When I cook at home, there are several dishes we (my husband is a very good cook) make often. Don't get me wrong, we love variety and try new foods often, but certain dishes/techniques are frequently revisited. Midwestern winters are long and dreary and we comfort ourselves with warming dishes of gently braised short ribs, pot roasts, pot pies, chili, or homemade pasta with Bolognese. When the weather finally begins to warm up, we switch up to lighter fare and eat more grilled fish or chicken, bright with citrus, marinated with kicky spices, or simply with olive oil and fresh herbs. Spring presents an interesting transition for me. There are still some cold weather vegetables (root and cruciferous vegetables) alongside the harbingers of a new season (fresh local asparagus, morels, RAMPS, young tender greens) and I use both. Take last night's dinner, for instance. We grilled a whole chicken in the Tuscan manner of grilling while weighed down with a brick. (Disclaimer: I don't know if it's really Tuscan. I have been to Tuscany, but I didn't eat any chicken under a brick, lol.) I marinated the chicken with some preserved lemons I started in the dead of winter, some tender herbs from my new herb plants, olive oil and white wine. Grilled up some fresh spring onions and asparagus. Served it all alongside a version of the rutabaga hash that a fellow member of 37 Cooks, Lauri Polunsky, makes often. I wouldn't call this recipe my "signature dish," but it does reflect my philosophy of using what is available in the best way that I can.
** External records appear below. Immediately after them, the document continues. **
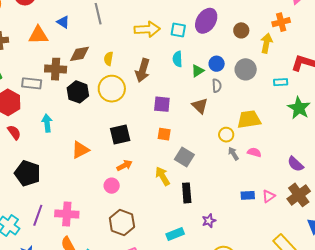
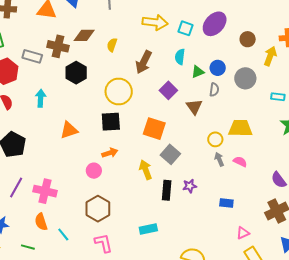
yellow circle: (112, 89) -> (119, 91), moved
purple square: (162, 104) -> (168, 90), moved, turned 30
orange square: (164, 134) -> (154, 129), size x1.6
pink triangle: (269, 196) -> (243, 233), moved
purple star: (209, 221) -> (190, 186), moved

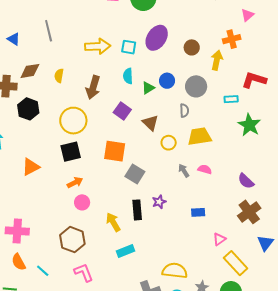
gray semicircle: (214, 90) -> (184, 111), moved
yellow circle: (215, 139) -> (169, 143), moved
yellow arrow: (146, 170) -> (113, 222), moved
pink circle: (94, 171) -> (82, 202), moved

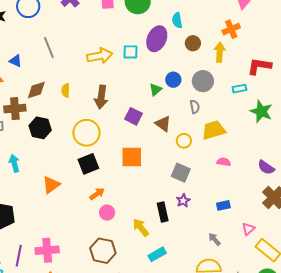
cyan semicircle: (128, 76) -> (177, 20), moved
gray arrow: (184, 171) -> (214, 239), moved
gray square: (135, 174) -> (181, 173), moved

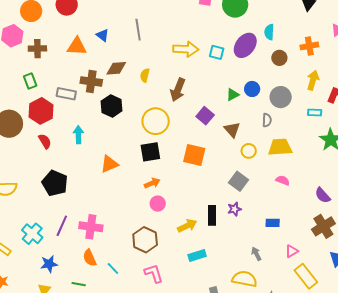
orange cross: (231, 29) -> (309, 46), moved
yellow arrow: (220, 52) -> (313, 80), moved
yellow arrow: (141, 227) -> (187, 226), turned 90

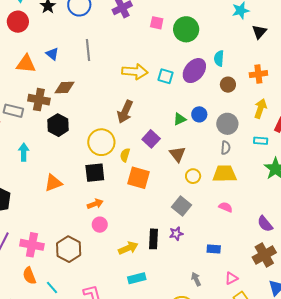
yellow semicircle: (145, 75) -> (125, 155), moved
gray semicircle: (267, 120) -> (226, 148), moved
brown hexagon: (145, 240) -> (69, 249), moved

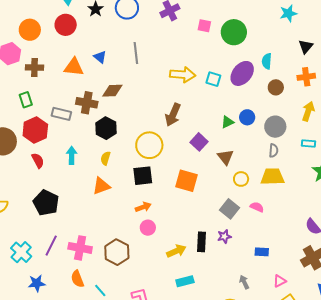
black triangle: (259, 32) -> (306, 47), moved
yellow semicircle: (125, 155) -> (106, 158), moved
pink semicircle: (226, 207) -> (257, 207), moved

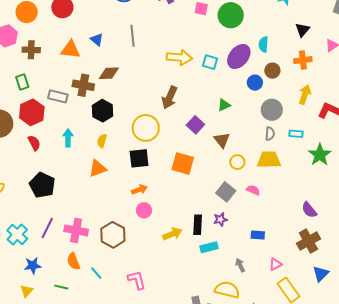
blue circle: (247, 117) -> (255, 83), moved
cyan rectangle: (309, 144) -> (296, 134), moved
cyan rectangle: (185, 281) -> (209, 247), moved

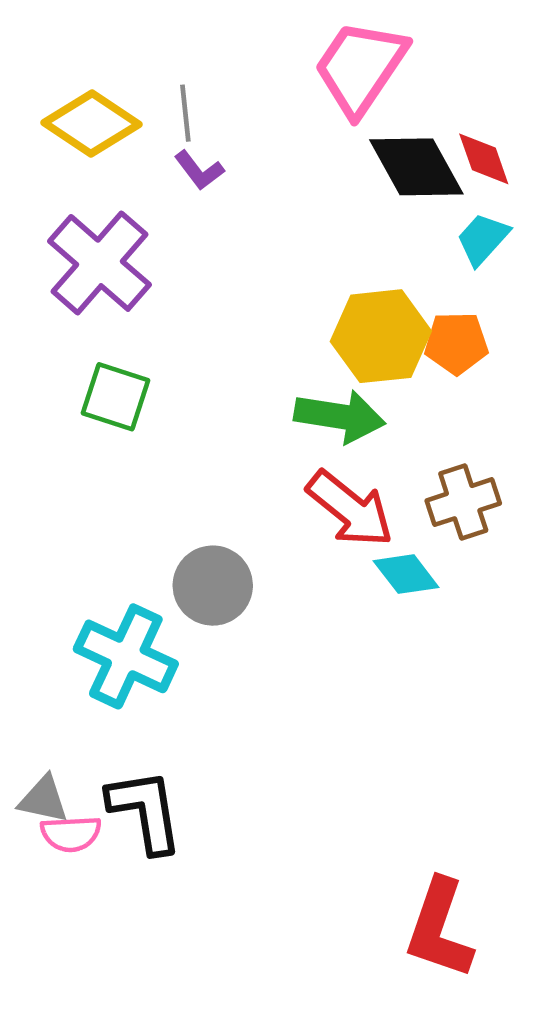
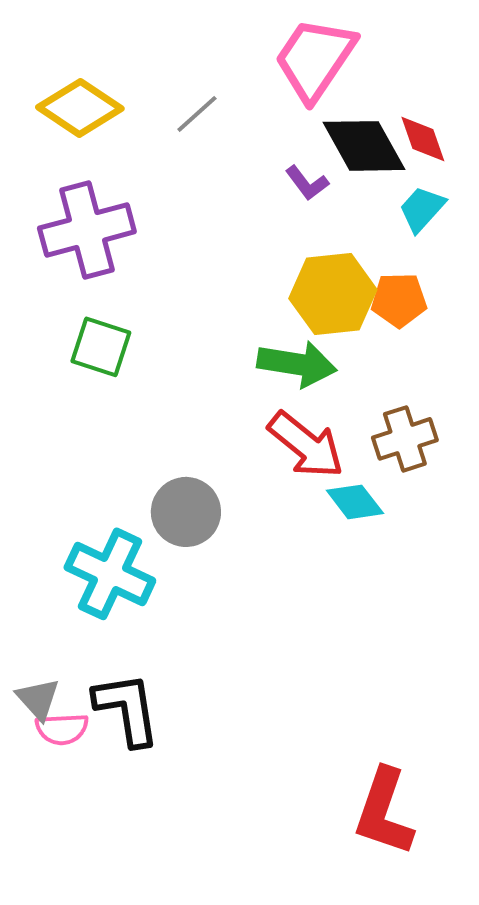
gray line: (185, 113) -> (197, 114), moved, turned 54
purple L-shape: (199, 170) -> (307, 183), moved
purple cross: (100, 263) -> (87, 230), turned 34
gray triangle: (43, 799) -> (38, 699), turned 36

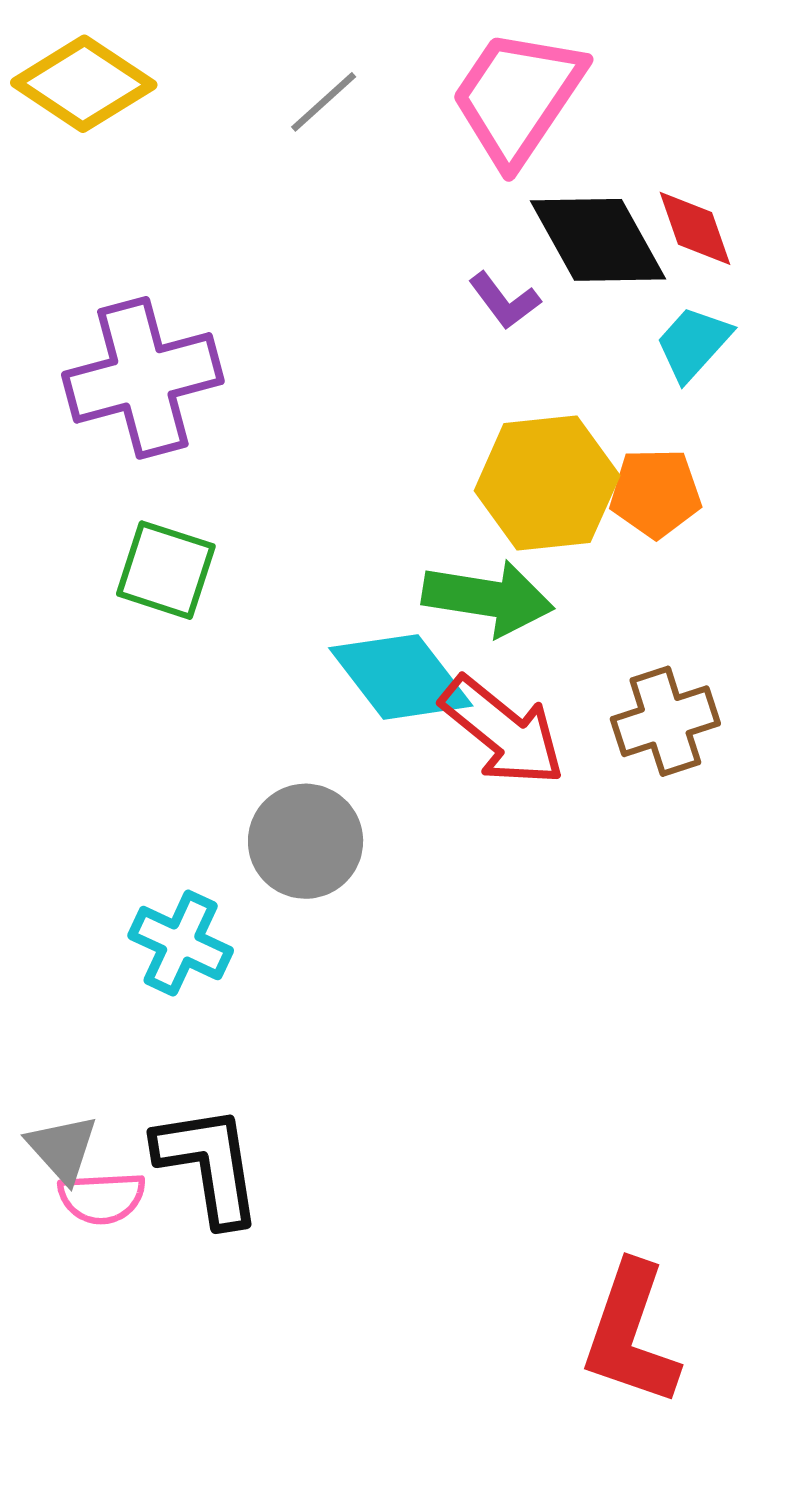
yellow diamond: (80, 108) -> (84, 84), moved
gray line: (197, 114) -> (324, 102), moved
cyan diamond: (355, 502) -> (401, 677), moved, size x1.5
cyan cross: (110, 574) -> (181, 943), size x0.7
I don't pretend to do what a chef does, but I hope my cooking expresses my love of cultures everywhere, my respect for ingredients both high and humble, and understanding the beauty of letting a few good ingredients shine.
Moroccan preserved lemons aren't rocket science. But they are kinda mind boggling in a good way. It's not hard to do and it keeps for a long long time. I started a batch in early February and it's tasting awesome. I did use a few whole spices (a cinnamon stick, coriander seeds, a few cloves, and a bay leaf) with my salt.
Grilled Chicken Under a Brick (a la Sunday Night After a Day of Spring Yard Work)
by Woo Brower
4 Tablespoons extra virgin olive oil
1 large clove of garlic, minced
1 whole preserved lemon (quickly rinse it, discard seeds, mince the lemon rind, and chop the pulp)
5 sprigs lemon thyme or regular thyme, chopped
1 sprig oregano, leaves only, chopped
1 Tablespoon chopped flat-leaf Italian parsley
(there should be a generous 2 Tablespoons chopped herbs--use your favorite combination of fresh herbs)
pinch of fresh ground black pepper
pinch of crushed red pepper flakes
1/3 cup fruity white wine (I had Pinot Gris on hand)
Whole Chicken, about 4 pounds. Cut out the back, lay flat, and spread open, pressing down on the breast bone with the heel of your hand.
Two bricks, wrap each, separately, in a double layer of heavy duty foil.
Combine everything except the white wine. Even though the preserved lemons are salty, it may not be enough salt to season the entire chicken. Taste the marinade before using and adjust seasoning or compensate with a sprinkle of salt & pepper on the chicken.
Gently separate the skin from the breasts, thighs, and legs so you can rub the seasoning under the skin. Be careful not to tear the skin. Work about 2 tablespoons of the oil mixture under the skin on the breast, about a tablespoon on each thigh/leg section, then rub the entire chicken with the rest of the oil mixture. Place in a pan large enough to hold the chicken flat, pour the wine over. Cover and refrigerate overnight, turn occasionally.
To grill the chicken, place skin side down on a preheated (medium heat) grill. Place the two foil wrapped bricks on top of the chicken. Cover the grill. Open some wine, pour yourself a glass. Cook for 15 minutes, watch that it's not flaring too much. Flip with tongs or spatula, replace the bricks, and cook an additional 15-20 minutes. The length of time will vary depending on your grill, the size of the chicken, ambient temperature, the moon, how hungry you are, etc... Check the meaty portion of a thigh with an instant read thermometer to be sure it's done. Remove from the heat and allow to rest for 10 minutes.